Please tell us about yourself.
Vishal Mandge, MD, MPH, first saw the clinical value of EEGs when his mentor used them to pinpoint the reason why one of Mandge’s friends was having a seizure. Now, as one of our clinical neurophysiology fellows, Mandge is interpreting EEGs on a regular basis, while also treating patients with epilepsy and conducting clinical research. For this week’s “Fellow Spotlight” interview, Mandge talks to us about his current and early interests in clinical neurophysiology, how he uncovered a link between hypertension and drinking diet soda as a graduate student, and why he wants a career as a clinician scientist.
What are your current responsibilities as a clinical neurophysiology fellow? What does a typical day for you look like?
As a clinical neurophysiology fellow, I am responsible for interpreting inpatient prolonged video EEGs, routine and ambulatory EEGs, determining the eligibility of patients with medication refractory epilepsy for epilepsy surgery and educating neurology residents.

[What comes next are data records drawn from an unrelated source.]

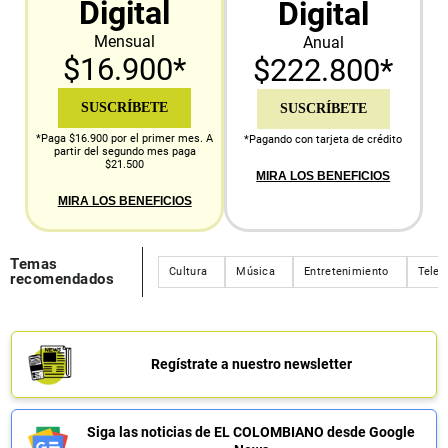
Digital
Digital
Mensual
Anual
$16.900*
$222.800*
SUSCRÍBETE
SUSCRÍBETE
*Paga $16.900 por el primer mes. A
*Pagando con tarjeta de crédito
partir del segundo mes paga
$21.500
MIRA LOS BENEFICIOS
MIRA LOS BENEFICIOS
Temas
Cultura
Música
Entretenimiento
Telev
recomendados
Regístrate a nuestro newsletter
Siga las noticias de EL COLOMBIANO desde Google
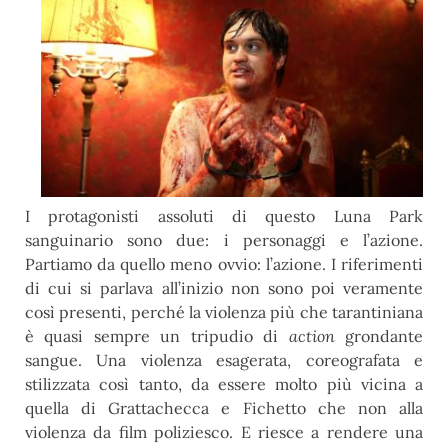
I protagonisti assoluti di questo Luna Park
sanguinario sono due: i personaggi e l’azione.
Partiamo da quello meno ovvio: l’azione. I riferimenti
di cui si parlava all’inizio non sono poi veramente
così presenti, perché la violenza più che tarantiniana
è quasi sempre un tripudio di
action
grondante
sangue. Una violenza esagerata, coreografata e
stilizzata così tanto, da essere molto più vicina a
quella di Grattachecca e Fichetto che non alla
violenza da film poliziesco. E riesce a rendere una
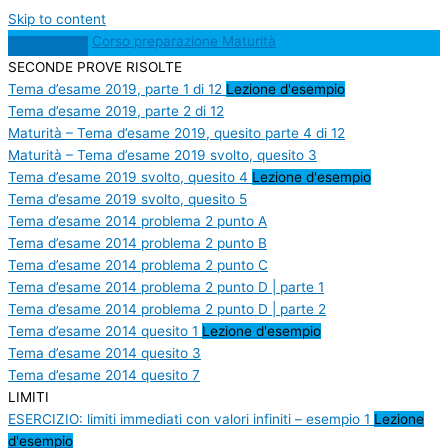
Skip to content
Corso preparazione Maturità
SECONDE PROVE RISOLTE
Tema d’esame 2019, parte 1 di 12
Lezione d'esempio
Tema d’esame 2019, parte 2 di 12
Maturità – Tema d’esame 2019, quesito parte 4 di 12
Maturità – Tema d’esame 2019 svolto, quesito 3
Tema d’esame 2019 svolto, quesito 4
Lezione d'esempio
Tema d’esame 2019 svolto, quesito 5
Tema d’esame 2014 problema 2 punto A
Tema d’esame 2014 problema 2 punto B
Tema d’esame 2014 problema 2 punto C
Tema d’esame 2014 problema 2 punto D | parte 1
Tema d’esame 2014 problema 2 punto D | parte 2
Tema d’esame 2014 quesito 1
Lezione d'esempio
Tema d’esame 2014 quesito 3
Tema d’esame 2014 quesito 7
LIMITI
ESERCIZIO: limiti immediati con valori infiniti – esempio 1
Lezione
d'esempio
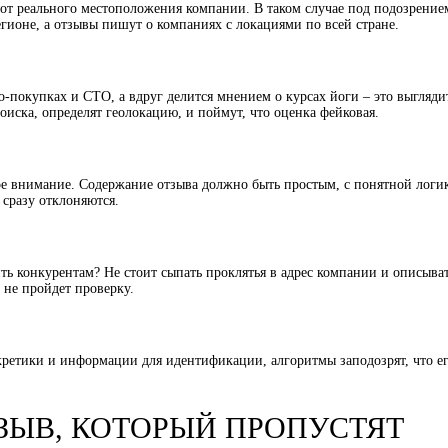
 от реального местоположения компании. В таком случае под подозрение
гионе, а отзывы пишут о компаниях с локациями по всей стране.
о-покупках и СТО, а вдруг делится мнением о курсах йоги – это выглядит
иска, определят геолокацию, и поймут, что оценка фейковая.
е внимание. Содержание отзыва должно быть простым, с понятной логи
сразу отклоняются.
ить конкурентам? Не стоит сыпать проклятья в адрес компании и описыва
 не пройдет проверку.
ретики и информации для идентификации, алгоритмы заподозрят, что е
ЗЫВ, КОТОРЫЙ ПРОПУСТЯТ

When I am working the dayshift, my day starts at 7 a.m. I start reading prolonged EEGs, for either adult patients or pediatric patients in Duke University Hospital or Durham VA Hospital, and then I review them with the epilepsy attending. After that, we perform in-person rounds at either the adult or the pediatric epilepsy monitoring units depending on rotation.
In the afternoon, besides reading prolonged EEGs, and reading STAT requests for routine or prolonged EEGs, I see patients in epilepsy clinic two days a week or read routine EEGs once or twice a week with neurology residents and attending. Some days, I attend OR for patients who are undergoing implantation of intracranial electrodes for confirmation of proper functioning of implanted electrodes. When time permits, I work on research or spend time in the OR receiving training in neurophysiologic intraoperative monitoring. When I am working nights, the day starts at 5 PM, and besides interpreting prolonged EEGs, I interpret ambulatory EEGs.

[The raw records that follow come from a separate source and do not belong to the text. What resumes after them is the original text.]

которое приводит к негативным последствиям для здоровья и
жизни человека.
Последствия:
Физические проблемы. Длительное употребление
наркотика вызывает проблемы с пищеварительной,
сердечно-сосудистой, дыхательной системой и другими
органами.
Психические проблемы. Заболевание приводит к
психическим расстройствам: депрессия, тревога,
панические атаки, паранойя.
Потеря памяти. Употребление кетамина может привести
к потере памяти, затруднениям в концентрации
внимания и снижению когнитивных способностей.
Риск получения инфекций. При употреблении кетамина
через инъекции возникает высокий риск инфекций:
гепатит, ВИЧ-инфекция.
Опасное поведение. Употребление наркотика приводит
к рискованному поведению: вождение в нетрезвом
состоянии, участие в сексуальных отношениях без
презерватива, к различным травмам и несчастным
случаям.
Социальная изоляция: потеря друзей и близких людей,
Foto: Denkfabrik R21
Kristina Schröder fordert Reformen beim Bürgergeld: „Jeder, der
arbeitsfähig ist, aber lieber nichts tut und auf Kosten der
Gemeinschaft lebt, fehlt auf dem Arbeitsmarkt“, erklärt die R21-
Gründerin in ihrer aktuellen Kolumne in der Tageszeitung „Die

How and when did you first get interested in neurology? What about clinical neurophysiology interests you the most?
My interest in neurology sparked when one of my friends got admitted to hospital for new onset seizures, while I was working as a hospitalist in Alabama. Focal epileptiform discharges in EEG led us to look for structural lesion in her brain despite a negative MRI of brain. Ultimately, an MRV recommended by my mentor Dr. Alapati identified venous sinus thrombosis which had caused subtle changes in her brain tissue causing the seizure. This was my first experience with this incredibly useful skill of interpreting EEGs. I started becoming more aware of the squiggly lines on the monitors in the NSICU, started attending neurology conferences, and ultimately decided to dedicate my professional life to the field of neurology after working more than 5 years as a family medicine hospitalist physician.

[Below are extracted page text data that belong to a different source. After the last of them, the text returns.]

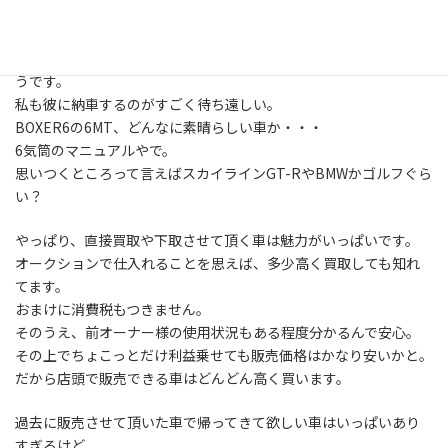
偶然、この車のオーナーに当社が目を付けて頂いたのです。
本当にありがとうございました。
購入いただいた車好きの青年、納車が待ち遠しくて仕方がないよ
うです。
私も彼に納車するのがすごく待ち遠しい。
BOXER6の6MT、どんなに素晴らしい車か・・・
6気筒のマニュアルやで。
思いつくところって言えばスカイラインGT-RやBMWかゴルフぐら
い？
やっぱり、直接買取や下取させて頂く車は魅力がいっぱいです。
オークションで仕入れることを思えば、多少高く買取しても知れ
てます。
おまけに消費税もつきません。
そのうえ、前オーナー様の使用状況もある程度分かるんで安心。
その上でちょこっとだけ利益乗せても販売価格はかなり安いかと。
だから店頭で販売できる車はどんどん高く買います。
過去に販売させて頂いた車で帰ってきて欲しい車はいっぱいあり
すぎるけど、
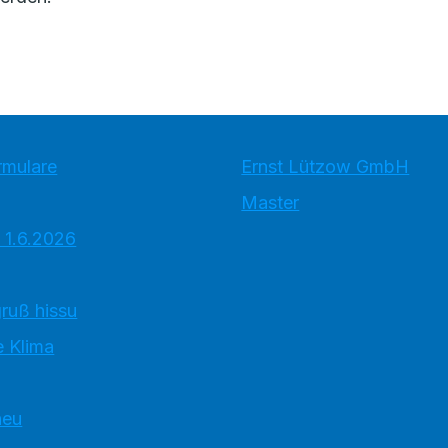
rmulare
Ernst Lützow GmbH
Master
 1.6.2026
ruß hissu
 Klima
neu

I find the most fascinating thing about clinical neurophysiology is the epilepsy surgery planning. With the introduction of depth electrode implantation integrating it with the new software and robotic technology, we can identify seizure focus with a lot more precision, and at the same time reducing the chance of complications.
What plans do you have for after you complete your fellowship? If you could have any job in the world, what would it be?
I am planning to work in a reputed academic hospital like Duke, dedicating half of my time as a neurohospitalist and half as a clinical neurophysiologist. My ideal job would allow me to spend 20-25% of my time doing high-quality research, as I believe that there is a tremendous potential for neurology to grow as a field but unfortunately only a limited number of my generation of neurologists want to work as clinician scientists.
You earned your MPH from East Tennessee State University in 2007. What area did you study, and how does that knowledge complement your medical training?
I did my Bachelor of Medicine, Bachelor of Surgery – MBBS from NHL Municipal Medical College
I obtained my Masters of Public Health with a concentration in epidemiology and biostatistics at East Tennessee State University. It helped me integrate principles of clinical and preventive medicine. It greatly enhanced my ability to review the quality of research papers and practice evidence-based medicine. This has earned me invitation to be a reviewer of major medical journals like Neurology, JAMA Neurology, and Journal of Clinical Neurophysiology to name a few. It also helped me learn the basic and advanced biostatistics, which has helped me conduct research studies.
For your graduate thesis you examined national data on how beverage consumption in men and women was linked to hypertension. What were the main findings of that study? What implications do they have for improving public health?
I evaluated data for 18,953 subjects aged 18 years and older who participated in the Third National Health and Nutrition Examination Survey. The main finding was that diet soda and alcohol consumption had a statistically significant positive relationship with hypertension even after adjusting for demographic variables and body mass index.
Other studies done afterwards have shown similar findings that diet soda is not a healthier alternative to regular soda, and it is associated with increased risk of not only hypertension, but obesity, diabetes and cardiovascular diseases as well. In my opinion, water is the best drink. The awareness about hazardous effects of regular and diet soda drinks in general public is increasing, but public health programs should address these in greater detail.